**Task to carry out**: A faithful, complete copy of the records is required.
╭─ Given entries
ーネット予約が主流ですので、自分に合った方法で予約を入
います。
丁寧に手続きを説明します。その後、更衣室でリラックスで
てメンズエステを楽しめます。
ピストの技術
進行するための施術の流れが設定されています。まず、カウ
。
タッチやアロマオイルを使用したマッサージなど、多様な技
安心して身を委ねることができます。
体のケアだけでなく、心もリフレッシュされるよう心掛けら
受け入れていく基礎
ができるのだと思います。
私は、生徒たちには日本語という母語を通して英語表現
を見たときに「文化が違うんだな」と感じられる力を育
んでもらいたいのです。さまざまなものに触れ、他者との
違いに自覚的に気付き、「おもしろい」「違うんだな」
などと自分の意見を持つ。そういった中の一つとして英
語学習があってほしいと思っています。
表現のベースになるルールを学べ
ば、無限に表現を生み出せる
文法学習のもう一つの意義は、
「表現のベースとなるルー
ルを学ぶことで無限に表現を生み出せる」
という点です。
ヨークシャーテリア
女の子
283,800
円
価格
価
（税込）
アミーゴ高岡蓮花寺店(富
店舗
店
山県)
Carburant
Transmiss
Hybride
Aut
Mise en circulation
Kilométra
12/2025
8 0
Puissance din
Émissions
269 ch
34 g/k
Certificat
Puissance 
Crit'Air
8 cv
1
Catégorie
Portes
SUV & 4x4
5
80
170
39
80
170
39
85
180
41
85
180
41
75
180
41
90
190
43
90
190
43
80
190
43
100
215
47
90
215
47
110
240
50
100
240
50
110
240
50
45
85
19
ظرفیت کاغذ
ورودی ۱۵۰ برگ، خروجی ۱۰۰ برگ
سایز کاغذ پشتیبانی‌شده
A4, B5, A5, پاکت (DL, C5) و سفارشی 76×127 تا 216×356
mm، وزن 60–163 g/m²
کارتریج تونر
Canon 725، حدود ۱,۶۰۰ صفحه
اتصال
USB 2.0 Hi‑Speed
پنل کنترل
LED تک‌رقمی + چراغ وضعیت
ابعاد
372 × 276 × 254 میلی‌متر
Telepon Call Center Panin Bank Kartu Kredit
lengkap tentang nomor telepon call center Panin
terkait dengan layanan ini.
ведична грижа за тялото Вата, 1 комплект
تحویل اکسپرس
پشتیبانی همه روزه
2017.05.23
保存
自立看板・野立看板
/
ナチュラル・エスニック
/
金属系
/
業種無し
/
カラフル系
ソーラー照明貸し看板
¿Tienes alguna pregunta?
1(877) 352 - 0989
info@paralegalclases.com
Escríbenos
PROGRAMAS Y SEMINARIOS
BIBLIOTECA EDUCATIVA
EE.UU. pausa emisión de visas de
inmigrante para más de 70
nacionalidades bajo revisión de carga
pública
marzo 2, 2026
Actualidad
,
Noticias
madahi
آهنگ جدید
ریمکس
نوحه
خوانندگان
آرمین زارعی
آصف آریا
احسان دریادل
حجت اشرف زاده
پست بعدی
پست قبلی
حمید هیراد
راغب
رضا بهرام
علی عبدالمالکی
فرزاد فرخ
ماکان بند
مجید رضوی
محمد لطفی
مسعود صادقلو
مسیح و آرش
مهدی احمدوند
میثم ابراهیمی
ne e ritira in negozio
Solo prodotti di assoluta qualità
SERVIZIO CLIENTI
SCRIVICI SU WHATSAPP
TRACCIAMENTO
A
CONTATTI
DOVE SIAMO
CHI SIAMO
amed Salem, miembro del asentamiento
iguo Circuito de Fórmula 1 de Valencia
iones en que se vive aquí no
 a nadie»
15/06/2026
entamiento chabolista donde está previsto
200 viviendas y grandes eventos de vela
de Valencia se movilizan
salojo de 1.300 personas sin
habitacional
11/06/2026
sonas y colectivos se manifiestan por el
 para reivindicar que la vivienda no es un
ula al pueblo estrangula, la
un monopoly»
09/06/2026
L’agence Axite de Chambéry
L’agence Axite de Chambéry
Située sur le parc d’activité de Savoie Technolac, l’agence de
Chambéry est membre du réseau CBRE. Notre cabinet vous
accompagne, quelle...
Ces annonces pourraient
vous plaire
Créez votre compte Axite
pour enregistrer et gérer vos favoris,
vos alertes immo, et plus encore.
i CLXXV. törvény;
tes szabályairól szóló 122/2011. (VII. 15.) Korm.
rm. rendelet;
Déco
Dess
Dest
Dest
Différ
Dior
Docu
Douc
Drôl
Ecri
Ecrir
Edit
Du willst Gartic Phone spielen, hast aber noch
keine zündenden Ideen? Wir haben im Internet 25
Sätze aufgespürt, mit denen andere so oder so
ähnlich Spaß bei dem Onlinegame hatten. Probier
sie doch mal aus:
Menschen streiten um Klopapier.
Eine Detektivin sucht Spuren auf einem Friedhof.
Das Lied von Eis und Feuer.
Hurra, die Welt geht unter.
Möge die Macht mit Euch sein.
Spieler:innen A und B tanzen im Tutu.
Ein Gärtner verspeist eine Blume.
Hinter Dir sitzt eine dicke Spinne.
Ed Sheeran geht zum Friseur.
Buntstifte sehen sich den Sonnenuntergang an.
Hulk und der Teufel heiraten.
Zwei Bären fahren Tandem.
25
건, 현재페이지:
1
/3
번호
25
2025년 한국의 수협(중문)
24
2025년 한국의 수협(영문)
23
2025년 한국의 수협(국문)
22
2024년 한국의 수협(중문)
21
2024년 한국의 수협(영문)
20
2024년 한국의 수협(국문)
╰─
**Task response**:
ーネット予約が主流ですので、自分に合った方法で予約を入
います。
丁寧に手続きを説明します。その後、更衣室でリラックスで
てメンズエステを楽しめます。
ピストの技術
進行するための施術の流れが設定されています。まず、カウ
。
タッチやアロマオイルを使用したマッサージなど、多様な技
安心して身を委ねることができます。
体のケアだけでなく、心もリフレッシュされるよう心掛けら
受け入れていく基礎
ができるのだと思います。
私は、生徒たちには日本語という母語を通して英語表現
を見たときに「文化が違うんだな」と感じられる力を育
んでもらいたいのです。さまざまなものに触れ、他者との
違いに自覚的に気付き、「おもしろい」「違うんだな」
などと自分の意見を持つ。そういった中の一つとして英
語学習があってほしいと思っています。
表現のベースになるルールを学べ
ば、無限に表現を生み出せる
文法学習のもう一つの意義は、
「表現のベースとなるルー
ルを学ぶことで無限に表現を生み出せる」
という点です。
ヨークシャーテリア
女の子
283,800
円
価格
価
（税込）
アミーゴ高岡蓮花寺店(富
店舗
店
山県)
Carburant
Transmiss
Hybride
Aut
Mise en circulation
Kilométra
12/2025
8 0
Puissance din
Émissions
269 ch
34 g/k
Certificat
Puissance 
Crit'Air
8 cv
1
Catégorie
Portes
SUV & 4x4
5
80
170
39
80
170
39
85
180
41
85
180
41
75
180
41
90
190
43
90
190
43
80
190
43
100
215
47
90
215
47
110
240
50
100
240
50
110
240
50
45
85
19
ظرفیت کاغذ
ورودی ۱۵۰ برگ، خروجی ۱۰۰ برگ
سایز کاغذ پشتیبانی‌شده
A4, B5, A5, پاکت (DL, C5) و سفارشی 76×127 تا 216×356
mm، وزن 60–163 g/m²
کارتریج تونر
Canon 725، حدود ۱,۶۰۰ صفحه
اتصال
USB 2.0 Hi‑Speed
پنل کنترل
LED تک‌رقمی + چراغ وضعیت
ابعاد
372 × 276 × 254 میلی‌متر
Telepon Call Center Panin Bank Kartu Kredit
lengkap tentang nomor telepon call center Panin
terkait dengan layanan ini.
ведична грижа за тялото Вата, 1 комплект
تحویل اکسپرس
پشتیبانی همه روزه
2017.05.23
保存
自立看板・野立看板
/
ナチュラル・エスニック
/
金属系
/
業種無し
/
カラフル系
ソーラー照明貸し看板
¿Tienes alguna pregunta?
1(877) 352 - 0989
info@paralegalclases.com
Escríbenos
PROGRAMAS Y SEMINARIOS
BIBLIOTECA EDUCATIVA
EE.UU. pausa emisión de visas de
inmigrante para más de 70
nacionalidades bajo revisión de carga
pública
marzo 2, 2026
Actualidad
,
Noticias
madahi
آهنگ جدید
ریمکس
نوحه
خوانندگان
آرمین زارعی
آصف آریا
احسان دریادل
حجت اشرف زاده
پست بعدی
پست قبلی
حمید هیراد
راغب
رضا بهرام
علی عبدالمالکی
فرزاد فرخ
ماکان بند
مجید رضوی
محمد لطفی
مسعود صادقلو
مسیح و آرش
مهدی احمدوند
میثم ابراهیمی
ne e ritira in negozio
Solo prodotti di assoluta qualità
SERVIZIO CLIENTI
SCRIVICI SU WHATSAPP
TRACCIAMENTO
A
CONTATTI
DOVE SIAMO
CHI SIAMO
amed Salem, miembro del asentamiento
iguo Circuito de Fórmula 1 de Valencia
iones en que se vive aquí no
 a nadie»
15/06/2026
entamiento chabolista donde está previsto
200 viviendas y grandes eventos de vela
de Valencia se movilizan
salojo de 1.300 personas sin
habitacional
11/06/2026
sonas y colectivos se manifiestan por el
 para reivindicar que la vivienda no es un
ula al pueblo estrangula, la
un monopoly»
09/06/2026
L’agence Axite de Chambéry
L’agence Axite de Chambéry
Située sur le parc d’activité de Savoie Technolac, l’agence de
Chambéry est membre du réseau CBRE. Notre cabinet vous
accompagne, quelle...
Ces annonces pourraient
vous plaire
Créez votre compte Axite
pour enregistrer et gérer vos favoris,
vos alertes immo, et plus encore.
i CLXXV. törvény;
tes szabályairól szóló 122/2011. (VII. 15.) Korm.
rm. rendelet;
Déco
Dess
Dest
Dest
Différ
Dior
Docu
Douc
Drôl
Ecri
Ecrir
Edit
Du willst Gartic Phone spielen, hast aber noch
keine zündenden Ideen? Wir haben im Internet 25
Sätze aufgespürt, mit denen andere so oder so
ähnlich Spaß bei dem Onlinegame hatten. Probier
sie doch mal aus:
Menschen streiten um Klopapier.
Eine Detektivin sucht Spuren auf einem Friedhof.
Das Lied von Eis und Feuer.
Hurra, die Welt geht unter.
Möge die Macht mit Euch sein.
Spieler:innen A und B tanzen im Tutu.
Ein Gärtner verspeist eine Blume.
Hinter Dir sitzt eine dicke Spinne.
Ed Sheeran geht zum Friseur.
Buntstifte sehen sich den Sonnenuntergang an.
Hulk und der Teufel heiraten.
Zwei Bären fahren Tandem.
25
건, 현재페이지:
1
/3
번호
25
2025년 한국의 수협(중문)
24
2025년 한국의 수협(영문)
23
2025년 한국의 수협(국문)
22
2024년 한국의 수협(중문)
21
2024년 한국의 수협(영문)
20
2024년 한국의 수협(국문)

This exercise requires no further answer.